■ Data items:
○ ○ ○ ○

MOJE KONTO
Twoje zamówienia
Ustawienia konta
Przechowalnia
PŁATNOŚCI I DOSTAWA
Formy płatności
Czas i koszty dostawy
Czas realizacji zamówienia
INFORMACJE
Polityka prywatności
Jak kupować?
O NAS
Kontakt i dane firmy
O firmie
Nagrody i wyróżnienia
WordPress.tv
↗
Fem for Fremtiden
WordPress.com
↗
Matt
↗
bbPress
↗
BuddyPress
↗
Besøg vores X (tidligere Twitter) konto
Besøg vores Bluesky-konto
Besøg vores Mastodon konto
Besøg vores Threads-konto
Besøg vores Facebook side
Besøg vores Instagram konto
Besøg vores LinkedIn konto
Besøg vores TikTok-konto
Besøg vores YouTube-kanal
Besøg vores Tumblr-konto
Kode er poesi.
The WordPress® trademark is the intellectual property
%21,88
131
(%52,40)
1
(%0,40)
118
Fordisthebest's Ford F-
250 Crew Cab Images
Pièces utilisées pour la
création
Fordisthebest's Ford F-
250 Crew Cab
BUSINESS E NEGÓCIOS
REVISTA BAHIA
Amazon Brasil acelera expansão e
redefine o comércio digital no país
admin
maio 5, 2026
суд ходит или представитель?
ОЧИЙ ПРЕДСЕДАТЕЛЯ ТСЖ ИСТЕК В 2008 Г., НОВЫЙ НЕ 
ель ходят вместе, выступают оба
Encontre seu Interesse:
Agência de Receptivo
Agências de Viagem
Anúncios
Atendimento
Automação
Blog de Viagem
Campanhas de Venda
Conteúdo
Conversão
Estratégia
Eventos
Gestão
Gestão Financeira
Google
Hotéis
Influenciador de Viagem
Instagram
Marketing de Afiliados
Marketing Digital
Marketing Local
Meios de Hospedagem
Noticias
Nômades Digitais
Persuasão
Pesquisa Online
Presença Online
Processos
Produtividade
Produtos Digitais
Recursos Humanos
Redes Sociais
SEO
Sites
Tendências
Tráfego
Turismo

○ ○ ○ ○

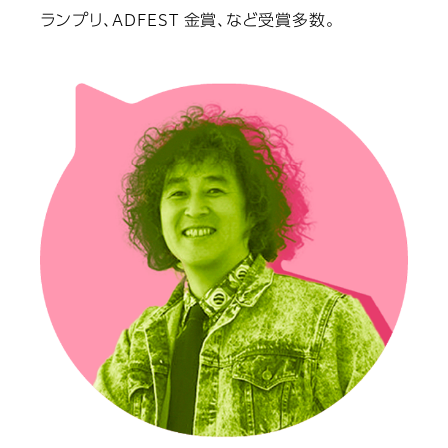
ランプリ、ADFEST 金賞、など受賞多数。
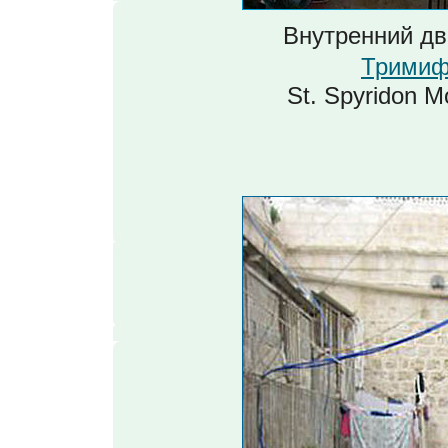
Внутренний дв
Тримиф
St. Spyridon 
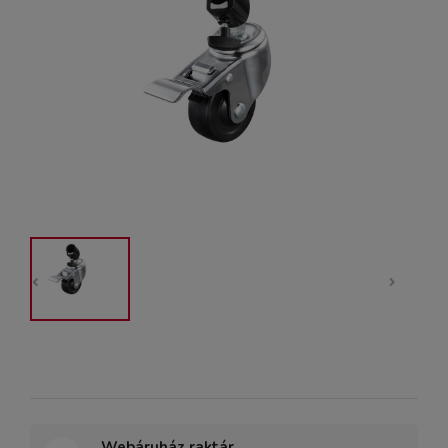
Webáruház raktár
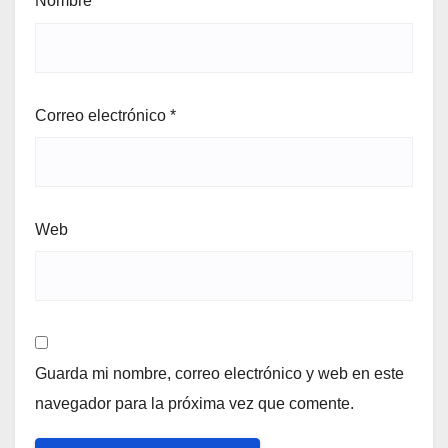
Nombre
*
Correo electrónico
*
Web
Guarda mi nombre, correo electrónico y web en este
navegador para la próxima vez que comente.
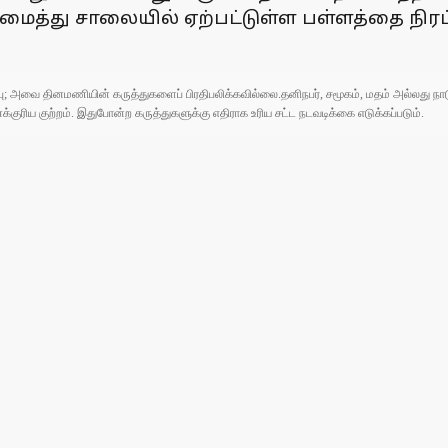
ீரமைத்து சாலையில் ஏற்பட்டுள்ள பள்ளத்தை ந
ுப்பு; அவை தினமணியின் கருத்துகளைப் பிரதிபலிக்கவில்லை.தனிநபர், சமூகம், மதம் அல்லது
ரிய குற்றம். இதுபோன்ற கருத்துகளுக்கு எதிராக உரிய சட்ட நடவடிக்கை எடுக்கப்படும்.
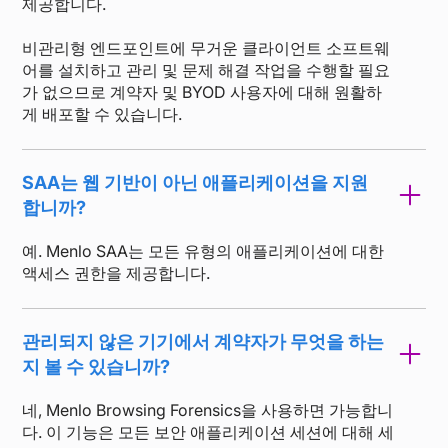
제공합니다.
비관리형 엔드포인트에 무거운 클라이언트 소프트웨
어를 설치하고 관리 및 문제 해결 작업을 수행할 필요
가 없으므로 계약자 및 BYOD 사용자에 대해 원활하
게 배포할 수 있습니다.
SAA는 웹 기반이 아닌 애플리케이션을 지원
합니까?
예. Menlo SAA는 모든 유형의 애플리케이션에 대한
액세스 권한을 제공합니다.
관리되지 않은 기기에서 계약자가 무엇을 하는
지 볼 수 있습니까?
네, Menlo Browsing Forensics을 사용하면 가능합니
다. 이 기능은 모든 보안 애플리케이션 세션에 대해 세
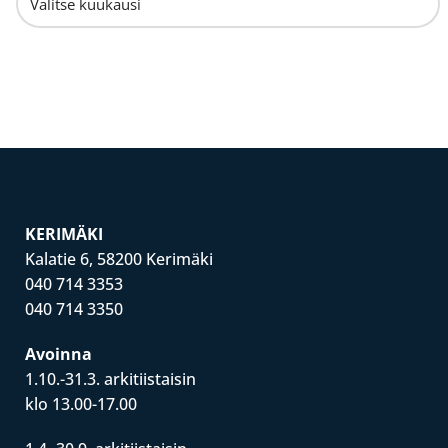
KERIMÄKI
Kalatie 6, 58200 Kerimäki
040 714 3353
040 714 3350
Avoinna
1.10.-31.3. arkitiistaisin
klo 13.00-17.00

○ ○ ○ ○

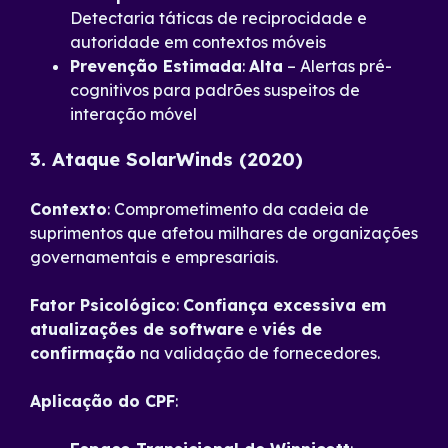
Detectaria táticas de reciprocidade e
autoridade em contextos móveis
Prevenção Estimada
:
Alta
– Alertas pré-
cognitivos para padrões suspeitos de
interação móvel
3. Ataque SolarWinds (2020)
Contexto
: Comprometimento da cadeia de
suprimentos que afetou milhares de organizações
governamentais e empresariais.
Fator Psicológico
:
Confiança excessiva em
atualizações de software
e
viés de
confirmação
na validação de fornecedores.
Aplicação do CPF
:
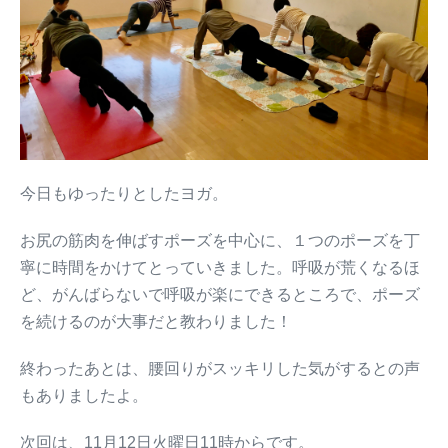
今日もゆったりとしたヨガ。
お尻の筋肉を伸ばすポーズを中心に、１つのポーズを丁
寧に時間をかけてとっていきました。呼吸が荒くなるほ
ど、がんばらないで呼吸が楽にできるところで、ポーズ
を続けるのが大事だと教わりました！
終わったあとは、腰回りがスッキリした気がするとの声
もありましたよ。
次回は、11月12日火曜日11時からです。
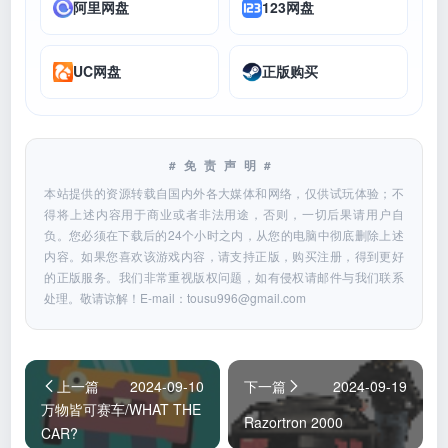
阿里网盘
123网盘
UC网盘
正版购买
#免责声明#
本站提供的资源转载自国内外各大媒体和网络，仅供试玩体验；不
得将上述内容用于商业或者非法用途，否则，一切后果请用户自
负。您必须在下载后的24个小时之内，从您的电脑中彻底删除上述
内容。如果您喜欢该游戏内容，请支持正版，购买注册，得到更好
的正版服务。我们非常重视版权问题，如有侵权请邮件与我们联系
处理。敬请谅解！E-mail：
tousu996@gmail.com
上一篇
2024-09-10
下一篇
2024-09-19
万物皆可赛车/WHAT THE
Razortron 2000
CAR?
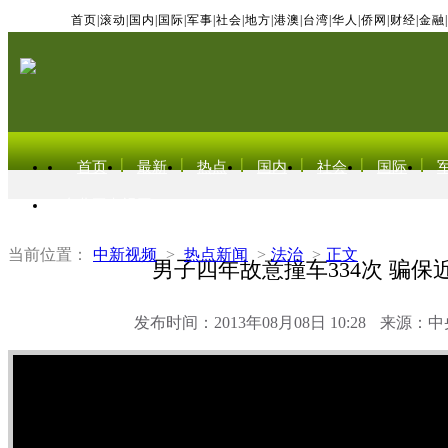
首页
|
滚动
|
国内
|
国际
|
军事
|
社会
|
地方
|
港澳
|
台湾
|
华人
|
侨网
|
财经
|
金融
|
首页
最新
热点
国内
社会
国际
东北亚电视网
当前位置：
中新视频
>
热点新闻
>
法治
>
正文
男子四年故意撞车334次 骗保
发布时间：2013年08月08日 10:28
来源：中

○ ○ ○ ○

■ What is needed: Which of the lines above hold the word "Marketing"? Copy each one.

■ Written answer:
Marketing de Afiliados
Marketing Digital
Marketing Local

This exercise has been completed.